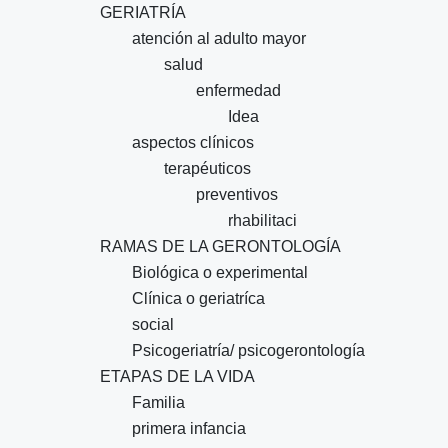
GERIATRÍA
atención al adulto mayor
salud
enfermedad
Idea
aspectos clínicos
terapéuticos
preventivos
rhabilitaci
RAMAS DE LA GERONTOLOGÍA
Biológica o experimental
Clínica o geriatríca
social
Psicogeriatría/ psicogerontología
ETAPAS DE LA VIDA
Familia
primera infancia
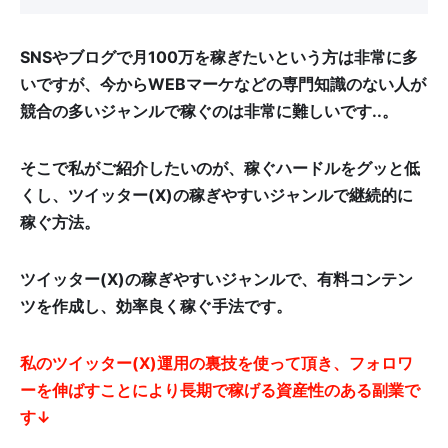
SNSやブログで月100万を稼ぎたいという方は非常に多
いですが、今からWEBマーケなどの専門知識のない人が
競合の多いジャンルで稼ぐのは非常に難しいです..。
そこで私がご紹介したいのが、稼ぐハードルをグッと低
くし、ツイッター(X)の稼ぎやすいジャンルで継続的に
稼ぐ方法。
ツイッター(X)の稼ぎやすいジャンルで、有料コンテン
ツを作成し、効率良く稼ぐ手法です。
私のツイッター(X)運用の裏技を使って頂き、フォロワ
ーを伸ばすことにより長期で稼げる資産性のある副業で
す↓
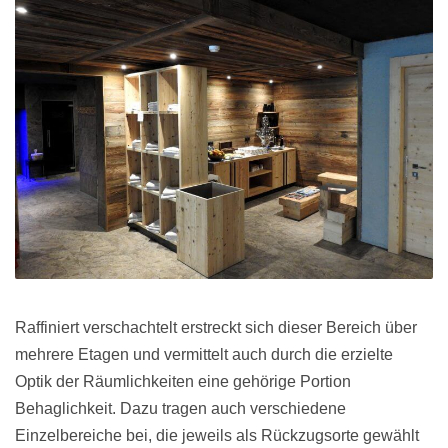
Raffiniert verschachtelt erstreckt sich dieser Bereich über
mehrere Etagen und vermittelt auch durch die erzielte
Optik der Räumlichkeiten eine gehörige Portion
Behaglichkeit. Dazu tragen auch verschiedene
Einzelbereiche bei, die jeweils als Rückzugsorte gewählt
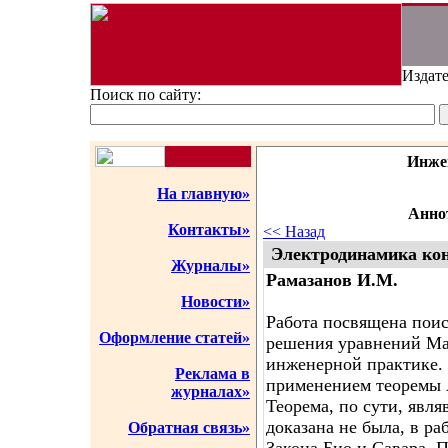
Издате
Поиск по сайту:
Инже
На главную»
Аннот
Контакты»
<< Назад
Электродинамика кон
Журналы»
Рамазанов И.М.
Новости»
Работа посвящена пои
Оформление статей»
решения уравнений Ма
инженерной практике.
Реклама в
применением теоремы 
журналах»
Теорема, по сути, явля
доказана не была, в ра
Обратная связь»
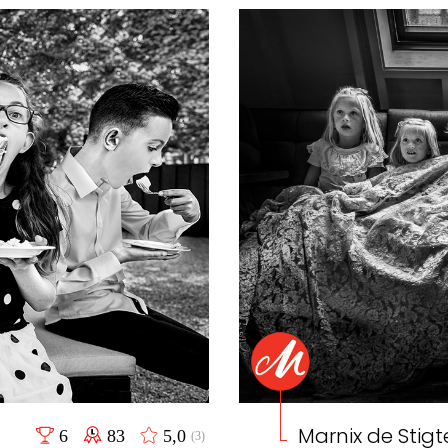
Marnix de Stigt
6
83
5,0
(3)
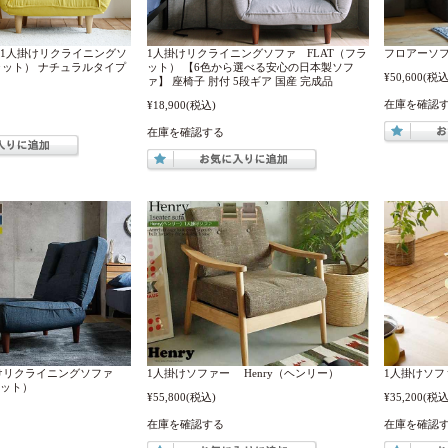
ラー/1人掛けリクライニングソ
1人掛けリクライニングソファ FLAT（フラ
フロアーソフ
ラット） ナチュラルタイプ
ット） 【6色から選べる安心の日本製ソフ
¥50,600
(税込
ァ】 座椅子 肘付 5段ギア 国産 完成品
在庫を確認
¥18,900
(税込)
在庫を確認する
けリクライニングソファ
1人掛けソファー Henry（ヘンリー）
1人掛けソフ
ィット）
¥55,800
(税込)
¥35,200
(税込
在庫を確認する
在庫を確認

==

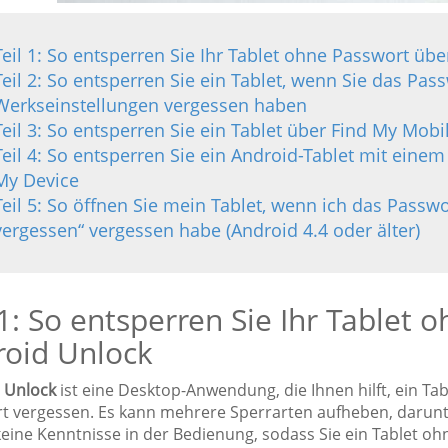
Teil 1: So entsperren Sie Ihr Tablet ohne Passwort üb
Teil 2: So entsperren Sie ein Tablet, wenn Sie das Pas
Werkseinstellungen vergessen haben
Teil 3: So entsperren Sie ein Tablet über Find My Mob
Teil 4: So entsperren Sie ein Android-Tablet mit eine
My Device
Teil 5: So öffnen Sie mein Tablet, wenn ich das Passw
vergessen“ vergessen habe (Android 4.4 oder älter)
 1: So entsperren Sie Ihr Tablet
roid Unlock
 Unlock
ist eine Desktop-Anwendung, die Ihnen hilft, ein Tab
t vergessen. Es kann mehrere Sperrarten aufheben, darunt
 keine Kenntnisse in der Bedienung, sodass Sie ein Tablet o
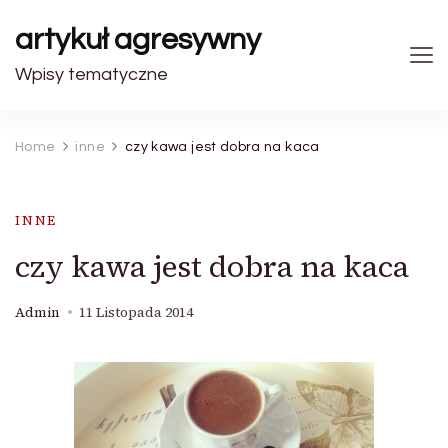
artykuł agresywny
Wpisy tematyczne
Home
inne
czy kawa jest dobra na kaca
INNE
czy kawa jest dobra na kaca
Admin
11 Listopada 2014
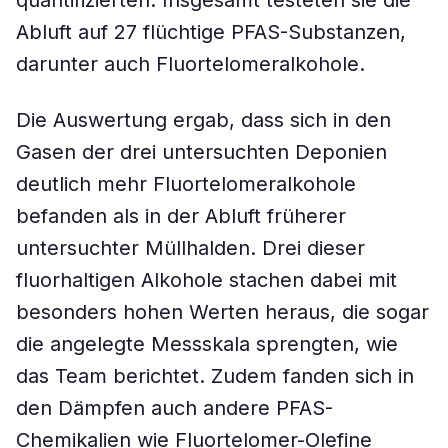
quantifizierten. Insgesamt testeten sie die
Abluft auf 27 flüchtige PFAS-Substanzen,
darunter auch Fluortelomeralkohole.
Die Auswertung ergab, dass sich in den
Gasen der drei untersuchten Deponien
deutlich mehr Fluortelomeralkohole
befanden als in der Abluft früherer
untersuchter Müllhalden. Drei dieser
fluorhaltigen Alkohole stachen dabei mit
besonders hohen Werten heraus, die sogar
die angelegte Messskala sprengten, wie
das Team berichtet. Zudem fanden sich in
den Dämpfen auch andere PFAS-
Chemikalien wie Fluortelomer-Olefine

==

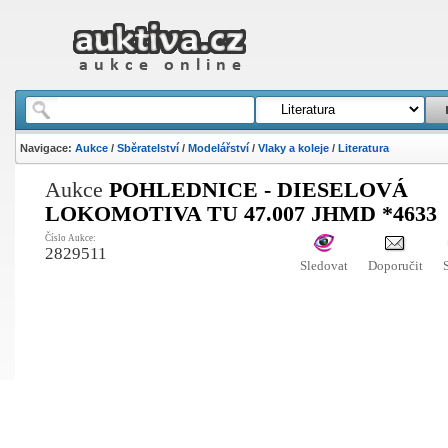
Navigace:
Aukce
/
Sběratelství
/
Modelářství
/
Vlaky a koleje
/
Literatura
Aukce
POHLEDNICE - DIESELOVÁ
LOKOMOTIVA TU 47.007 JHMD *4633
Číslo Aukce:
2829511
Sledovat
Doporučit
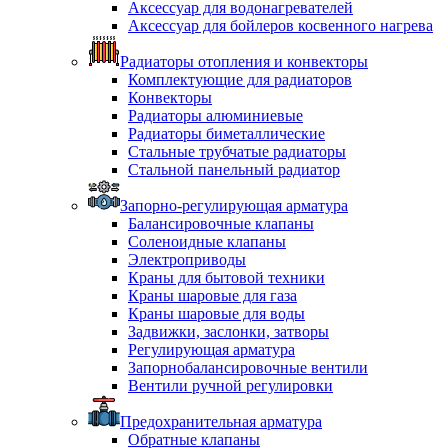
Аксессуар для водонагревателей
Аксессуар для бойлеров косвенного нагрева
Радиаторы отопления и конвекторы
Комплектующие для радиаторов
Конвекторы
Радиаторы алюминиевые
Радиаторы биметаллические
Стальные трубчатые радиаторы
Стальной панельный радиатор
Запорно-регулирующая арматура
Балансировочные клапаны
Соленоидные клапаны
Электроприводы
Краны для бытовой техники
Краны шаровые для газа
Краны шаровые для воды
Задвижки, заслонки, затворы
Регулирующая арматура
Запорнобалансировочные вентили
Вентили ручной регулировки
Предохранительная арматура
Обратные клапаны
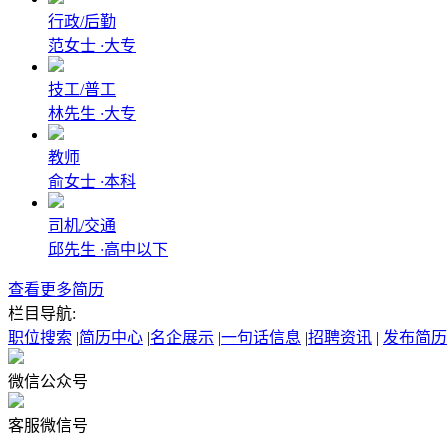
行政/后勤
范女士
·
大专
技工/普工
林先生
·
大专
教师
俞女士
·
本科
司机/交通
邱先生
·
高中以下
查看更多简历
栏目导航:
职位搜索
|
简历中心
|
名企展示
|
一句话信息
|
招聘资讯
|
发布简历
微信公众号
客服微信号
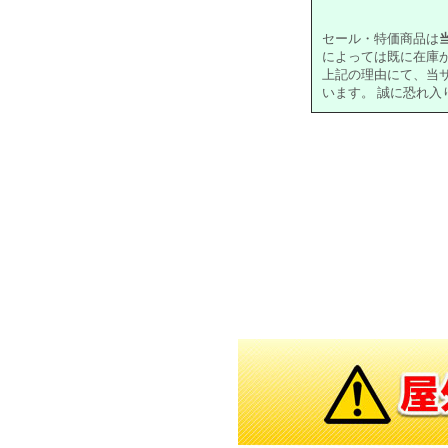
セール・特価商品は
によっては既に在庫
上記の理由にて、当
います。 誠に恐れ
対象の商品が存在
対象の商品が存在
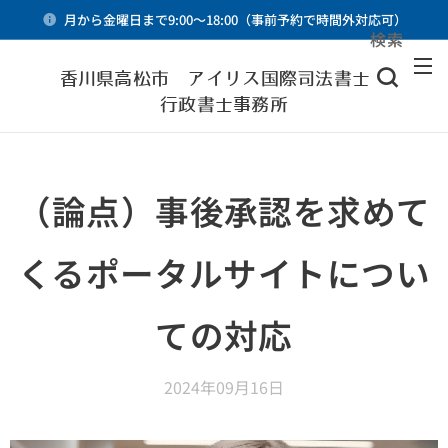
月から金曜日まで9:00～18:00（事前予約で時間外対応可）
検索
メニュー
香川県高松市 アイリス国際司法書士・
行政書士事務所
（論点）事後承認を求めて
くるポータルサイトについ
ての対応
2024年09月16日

▸ Problem details: Reading through the records above, report each line in which the string "über" is found.

▸ Solution below:
Raffiniert verschachtelt erstreckt sich dieser Bereich über
Teil 3: So entsperren Sie ein Tablet über Find My Mob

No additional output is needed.